-- ENTRIES SUPPLIED follows --
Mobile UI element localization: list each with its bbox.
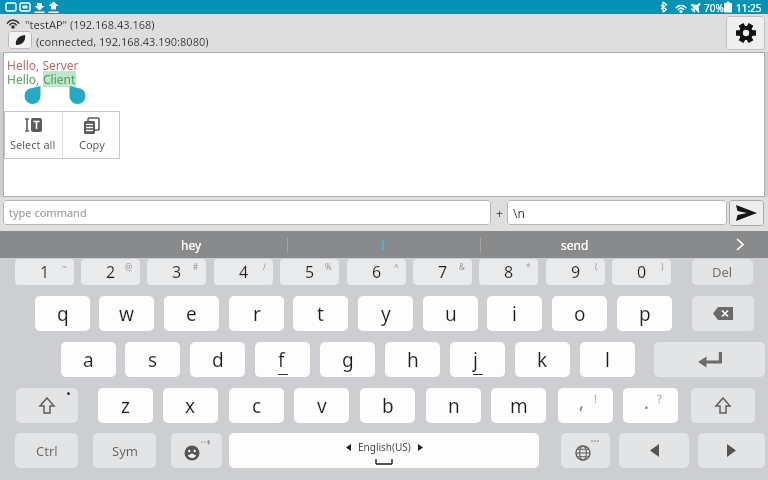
- button[interactable]: u: [423, 296, 478, 331]
- staticText: 1: [40, 261, 50, 283]
- button[interactable]: Del: [692, 259, 753, 285]
- button[interactable]: English(US): [229, 433, 539, 468]
- staticText: 11:25: [736, 1, 762, 15]
- button[interactable]: 1: [15, 259, 74, 285]
- button[interactable]: 7: [413, 259, 472, 285]
- button[interactable]: e: [164, 296, 219, 331]
- button[interactable]: [729, 200, 764, 226]
- staticText: Del: [712, 263, 733, 281]
- button[interactable]: [698, 433, 765, 468]
- button[interactable]: [16, 388, 78, 423]
- button[interactable]: 3: [147, 259, 206, 285]
- button[interactable]: w: [99, 296, 154, 331]
- button[interactable]: m: [491, 388, 546, 423]
- staticText: m: [510, 393, 528, 419]
- button[interactable]: a: [61, 342, 116, 377]
- button[interactable]: s: [125, 342, 180, 377]
- button[interactable]: n: [426, 388, 481, 423]
- button[interactable]: k: [515, 342, 570, 377]
- button[interactable]: 4: [214, 259, 273, 285]
- button[interactable]: v: [294, 388, 349, 423]
- staticText: t: [317, 301, 324, 327]
- staticText: 0: [637, 261, 647, 283]
- staticText: 8: [504, 261, 514, 283]
- button[interactable]: [8, 31, 32, 49]
- staticText: s: [148, 347, 158, 373]
- staticText: &: [459, 261, 465, 272]
- button[interactable]: d: [190, 342, 245, 377]
- button[interactable]: g: [320, 342, 375, 377]
- button[interactable]: [654, 342, 765, 377]
- staticText: i: [512, 301, 517, 327]
- staticText: ,: [579, 390, 584, 415]
- staticText: ): [661, 261, 664, 272]
- staticText: ^: [394, 261, 399, 272]
- staticText: .: [644, 390, 649, 415]
- staticText: b: [382, 393, 394, 419]
- button[interactable]: b: [360, 388, 415, 423]
- button[interactable]: q: [35, 296, 90, 331]
- button[interactable]: 5: [280, 259, 339, 285]
- button[interactable]: send: [480, 231, 670, 258]
- staticText: g: [342, 347, 354, 373]
- staticText: \n: [513, 205, 525, 221]
- button[interactable]: type command: [3, 200, 491, 225]
- button[interactable]: [171, 433, 222, 468]
- button[interactable]: Select all: [4, 111, 62, 159]
- button[interactable]: Sym: [93, 433, 156, 468]
- button[interactable]: t: [293, 296, 348, 331]
- button[interactable]: [692, 296, 754, 331]
- staticText: "testAP" (192.168.43.168): [25, 17, 155, 32]
- button[interactable]: \n: [507, 200, 727, 225]
- staticText: e: [186, 301, 197, 327]
- staticText: %: [325, 261, 332, 272]
- button[interactable]: 2: [81, 259, 140, 285]
- button[interactable]: z: [98, 388, 153, 423]
- button[interactable]: f: [255, 342, 310, 377]
- staticText: n: [448, 393, 460, 419]
- staticText: z: [121, 393, 130, 419]
- button[interactable]: [561, 433, 610, 468]
- button[interactable]: [691, 388, 755, 423]
- button[interactable]: c: [229, 388, 284, 423]
- button[interactable]: I: [287, 231, 480, 258]
- button[interactable]: Ctrl: [15, 433, 78, 468]
- button[interactable]: [726, 16, 765, 50]
- staticText: !: [594, 391, 597, 406]
- staticText: +: [496, 205, 503, 221]
- staticText: ~: [62, 261, 67, 272]
- staticText: Ctrl: [36, 442, 58, 460]
- staticText: Select all: [10, 137, 56, 152]
- staticText: l: [605, 347, 610, 373]
- staticText: p: [639, 301, 651, 327]
- button[interactable]: r: [229, 296, 284, 331]
- button[interactable]: hey: [96, 231, 287, 258]
- button[interactable]: .: [623, 388, 678, 423]
- button[interactable]: [619, 433, 689, 468]
- button[interactable]: y: [358, 296, 413, 331]
- staticText: @: [125, 261, 133, 272]
- staticText: v: [317, 393, 327, 419]
- button[interactable]: l: [580, 342, 635, 377]
- staticText: Copy: [79, 137, 105, 152]
- staticText: hey: [181, 237, 202, 253]
- staticText: #: [193, 261, 199, 272]
- button[interactable]: 8: [479, 259, 538, 285]
- button[interactable]: 9: [546, 259, 605, 285]
- staticText: /: [263, 261, 266, 272]
- button[interactable]: h: [385, 342, 440, 377]
- button[interactable]: p: [617, 296, 672, 331]
- button[interactable]: o: [552, 296, 607, 331]
- staticText: I: [381, 237, 386, 253]
- button[interactable]: ,: [558, 388, 613, 423]
- staticText: (connected, 192.168.43.190:8080): [36, 34, 209, 49]
- staticText: f: [278, 347, 285, 373]
- staticText: o: [574, 301, 586, 327]
- button[interactable]: x: [163, 388, 218, 423]
- button[interactable]: 0: [612, 259, 671, 285]
- button[interactable]: i: [487, 296, 542, 331]
- button[interactable]: j: [450, 342, 505, 377]
- button[interactable]: Copy: [63, 111, 120, 159]
- staticText: 9: [571, 261, 581, 283]
- button[interactable]: 6: [347, 259, 406, 285]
-- ENTRIES SUPPLIED concluded --
Copy every line from the entries that contains the word "Select".

§ **SOLUTION TO THE PROBLEM**
- button[interactable]: Select all: [4, 111, 62, 159]
- staticText: Select all: [10, 137, 56, 152]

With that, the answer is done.